Task item —
Write out every line below that includes the word "font".
(Beginning of The input)
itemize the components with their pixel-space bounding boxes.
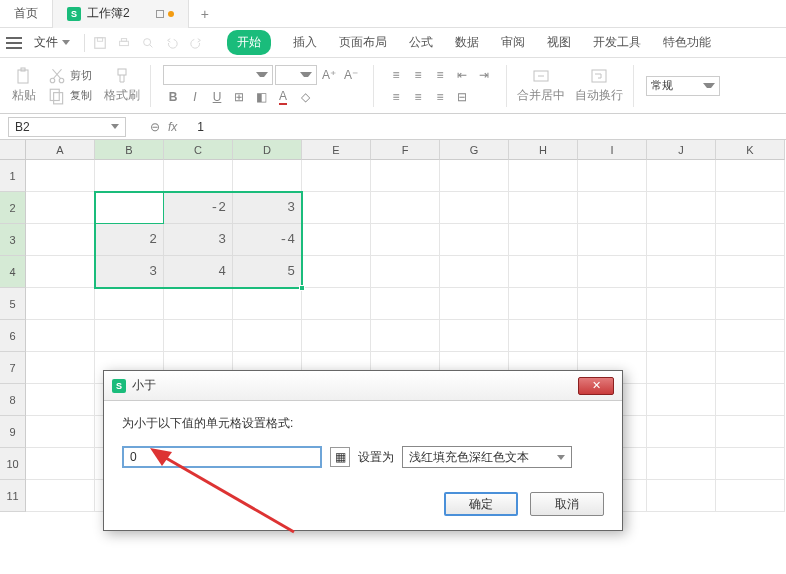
- row-header[interactable]: 11: [0, 480, 26, 512]
- col-header[interactable]: A: [26, 140, 95, 160]
- ok-button[interactable]: 确定: [444, 492, 518, 516]
- chevron-down-icon: [300, 72, 312, 77]
- print-preview-icon[interactable]: [141, 36, 155, 50]
- ribbon-tab-dev[interactable]: 开发工具: [593, 34, 641, 51]
- separator: [150, 65, 151, 107]
- svg-rect-3: [121, 38, 126, 41]
- svg-rect-12: [50, 89, 59, 100]
- italic-button[interactable]: I: [185, 87, 205, 107]
- col-header[interactable]: J: [647, 140, 716, 160]
- row-header[interactable]: 8: [0, 384, 26, 416]
- decrease-font-button[interactable]: A⁻: [341, 65, 361, 85]
- indent-increase-button[interactable]: ⇥: [474, 65, 494, 85]
- tab-home-label: 首页: [14, 5, 38, 22]
- align-left-button[interactable]: ≡: [386, 87, 406, 107]
- col-header[interactable]: F: [371, 140, 440, 160]
- separator: [84, 34, 85, 52]
- copy-icon: [48, 87, 66, 105]
- title-tab-bar: 首页 S 工作簿2 +: [0, 0, 786, 28]
- chevron-down-icon: [62, 40, 70, 45]
- number-format-combo[interactable]: 常规: [646, 76, 720, 96]
- row-header[interactable]: 4: [0, 256, 26, 288]
- row-header[interactable]: 2: [0, 192, 26, 224]
- merge-center-button[interactable]: 合并居中: [513, 65, 569, 106]
- name-box[interactable]: B2: [8, 117, 126, 137]
- fill-handle[interactable]: [299, 285, 305, 291]
- menu-bar: 文件 开始 插入 页面布局 公式 数据 审阅 视图 开发工具 特色功能: [0, 28, 786, 58]
- ribbon-tab-start[interactable]: 开始: [227, 30, 271, 55]
- underline-button[interactable]: U: [207, 87, 227, 107]
- text-direction-button[interactable]: ⊟: [452, 87, 472, 107]
- file-menu[interactable]: 文件: [28, 34, 76, 51]
- svg-rect-6: [18, 70, 28, 83]
- row-header[interactable]: 6: [0, 320, 26, 352]
- range-picker-button[interactable]: ▦: [330, 447, 350, 467]
- redo-icon[interactable]: [189, 36, 203, 50]
- chevron-down-icon: [703, 83, 715, 88]
- new-tab-button[interactable]: +: [189, 6, 221, 22]
- col-header[interactable]: B: [95, 140, 164, 160]
- ribbon-tab-insert[interactable]: 插入: [293, 34, 317, 51]
- align-middle-button[interactable]: ≡: [408, 65, 428, 85]
- align-top-button[interactable]: ≡: [386, 65, 406, 85]
- border-button[interactable]: ⊞: [229, 87, 249, 107]
- select-all-corner[interactable]: [0, 140, 26, 160]
- bold-button[interactable]: B: [163, 87, 183, 107]
- font-color-button[interactable]: A: [273, 87, 293, 107]
- close-button[interactable]: ✕: [578, 377, 614, 395]
- print-icon[interactable]: [117, 36, 131, 50]
- format-painter-button[interactable]: 格式刷: [100, 65, 144, 106]
- align-center-button[interactable]: ≡: [408, 87, 428, 107]
- col-header[interactable]: I: [578, 140, 647, 160]
- row-header[interactable]: 10: [0, 448, 26, 480]
- ribbon-tab-data[interactable]: 数据: [455, 34, 479, 51]
- row-header[interactable]: 3: [0, 224, 26, 256]
- col-header[interactable]: E: [302, 140, 371, 160]
- col-header[interactable]: D: [233, 140, 302, 160]
- formula-input[interactable]: 1: [197, 120, 204, 134]
- col-header[interactable]: K: [716, 140, 785, 160]
- format-select-value: 浅红填充色深红色文本: [409, 449, 529, 466]
- svg-line-10: [54, 69, 62, 78]
- tab-workbook[interactable]: S 工作簿2: [53, 0, 189, 28]
- ribbon-tab-special[interactable]: 特色功能: [663, 34, 711, 51]
- fx-icon[interactable]: fx: [168, 120, 177, 134]
- col-header[interactable]: G: [440, 140, 509, 160]
- tab-home[interactable]: 首页: [0, 0, 53, 28]
- dialog-titlebar[interactable]: S 小于 ✕: [104, 371, 622, 401]
- clear-format-button[interactable]: ◇: [295, 87, 315, 107]
- format-select[interactable]: 浅红填充色深红色文本: [402, 446, 572, 468]
- undo-icon[interactable]: [165, 36, 179, 50]
- ribbon-tab-review[interactable]: 审阅: [501, 34, 525, 51]
- cancel-button[interactable]: 取消: [530, 492, 604, 516]
- ribbon-tab-page-layout[interactable]: 页面布局: [339, 34, 387, 51]
- font-name-combo[interactable]: [163, 65, 273, 85]
- merge-icon: [532, 67, 550, 85]
- copy-button[interactable]: 复制: [48, 87, 92, 105]
- align-right-button[interactable]: ≡: [430, 87, 450, 107]
- threshold-input[interactable]: 0: [122, 446, 322, 468]
- col-header[interactable]: H: [509, 140, 578, 160]
- ribbon-tab-formula[interactable]: 公式: [409, 34, 433, 51]
- row-header[interactable]: 7: [0, 352, 26, 384]
- indent-decrease-button[interactable]: ⇤: [452, 65, 472, 85]
- cancel-formula-icon[interactable]: ⊖: [150, 120, 160, 134]
- paste-icon: [15, 67, 33, 85]
- wrap-text-button[interactable]: 自动换行: [571, 65, 627, 106]
- row-header[interactable]: 5: [0, 288, 26, 320]
- col-header[interactable]: C: [164, 140, 233, 160]
- app-menu-icon[interactable]: [6, 37, 22, 49]
- cut-button[interactable]: 剪切: [48, 67, 92, 85]
- quick-access-toolbar: [93, 36, 203, 50]
- merge-label: 合并居中: [517, 87, 565, 104]
- increase-font-button[interactable]: A⁺: [319, 65, 339, 85]
- align-bottom-button[interactable]: ≡: [430, 65, 450, 85]
- row-header[interactable]: 1: [0, 160, 26, 192]
- save-icon[interactable]: [93, 36, 107, 50]
- row-header[interactable]: 9: [0, 416, 26, 448]
- paste-button[interactable]: 粘贴: [8, 65, 40, 106]
- ribbon-tab-view[interactable]: 视图: [547, 34, 571, 51]
- font-size-combo[interactable]: [275, 65, 317, 85]
- cut-label: 剪切: [70, 68, 92, 83]
- fill-color-button[interactable]: ◧: [251, 87, 271, 107]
(End of The input)
Response to this task —
- decrease-font-button[interactable]: A⁻: [341, 65, 361, 85]
- font-color-button[interactable]: A: [273, 87, 293, 107]
- font-name-combo[interactable]: [163, 65, 273, 85]
- increase-font-button[interactable]: A⁺: [319, 65, 339, 85]
- font-size-combo[interactable]: [275, 65, 317, 85]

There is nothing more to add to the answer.